Sunday, May 1, 2016

Climbing

I have a longer messier uglier post that might never get published. This story is the short version.

Hi, my name is Kristin. I’ve struggled with anxiety most of my life. I was officially diagnosed with depression in college. In each postpartum period, my anxiety has become worse. It isn’t as some moms describe – I don’t feel anxiety about my baby. Instead, I’d be happy just cuddling my baby while someone else cleans my house, cooks for me, and entertains my other children (and the dog and the cats). My anxiety is about everyone and everything else.
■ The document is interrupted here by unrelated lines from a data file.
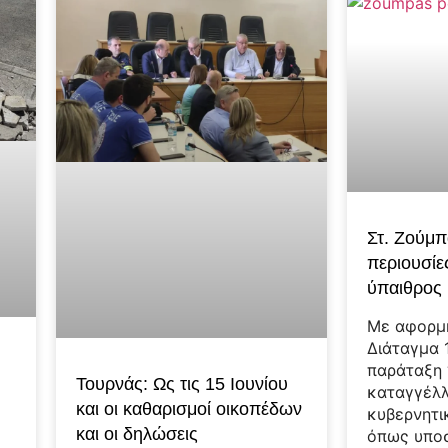
Στ. Ζούμπ
περιουσίε
ύπαιθρος
Με αφορμ
Διάταγμα 
παράταξη
Τουρνάς: Ως τις 15 Ιουνίου
καταγγέλλ
και οι καθαρισμοί οικοπέδων
κυβερνητι
και οι δηλώσεις
όπως υποσ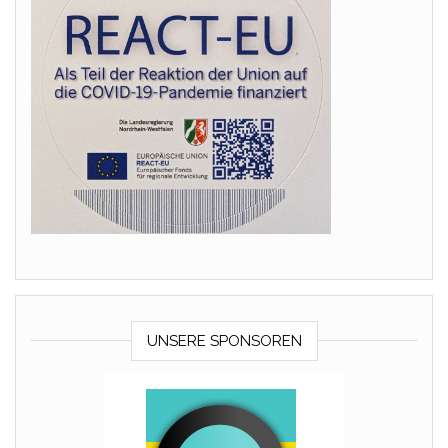
UNSERE SPONSOREN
I feel rage. It is a dreadful feeling.

I know that my plate is over full. Karl and I both work full time. I’ve had 3 job transitions (within the same company) since September 2014. We have 3 kiddos 5 and under.

Being overwhelmed is understandable. But overwhelmed and perfectionism are a horrible combination. And overwhelmed, perfectionism, postpartum hormones, interrupted sleep…I know.

I’m working on surfacing above it. Some days are better than others. On weekends when I’m alone with the kiddos, I often feel like a failure. A rageful ugly failure. I often forget to pray in those moments which I think would help me immensely. But, the redness of the rage cancels out my ability to think rationally.

What I look forward to is having more days where the joy outshines the rage.

I am living my dream. At one point in my late 20s, I didn’t think I would find anyone to spend the rest of my life with. I longed for having a family.

I’ve met the one that I want to be with as long as we both shall live. We have 3 amazing kiddos.

I will overcome.

Something that has saved me multiple times is Postpartum Progress. It’s an organization that focuses on helping women with postpartum mood disorders, helps to educate the public about maternal mental health, and (for me) gives hope to mamas who are struggling through. I found their website through another blog, Baby Rabies. Jill (from Baby Rabies) wrote a post about her postpartum anxiety and how Postpartum Progress helped. It has helped me each postpartum period. I’ve really loved following their Instagram account this postpartum period. It helps immensely to know I’m not alone.

A few years ago Postpartum Progress started Climb out of the Darkness on the Saturday closest to the longest day of the year. This year’s climb will be June 18, 2016. I’m really excited to be able to participate in it because I’ve worked on the day of the climb the previous 2 years. Please help me to work toward raising $250 (tax deductible donations) for Postpartum Progress and their important work. Go to $1, $5, $50, $100 or more. Whatever you feel you can contribute would be greatly appreciated. This organization has been a lifeline for me. Click here to donate.

I've been a fundraiser, so I know that this post isn't the best approach for asking for people to contribute. The post is more about my struggle and how Postpartum Progress has helped me. I'll plan to send a more official/assertive email to my friends and family, so be watching your inboxes! ;-) BUT, I'd love it if some of you were to donate before getting that letter!

Please keep me in your prayers – for peace, for gentleness, for forgiveness, for perseverance, and for me to give myself the grace that I would give to another. Thank you for reading.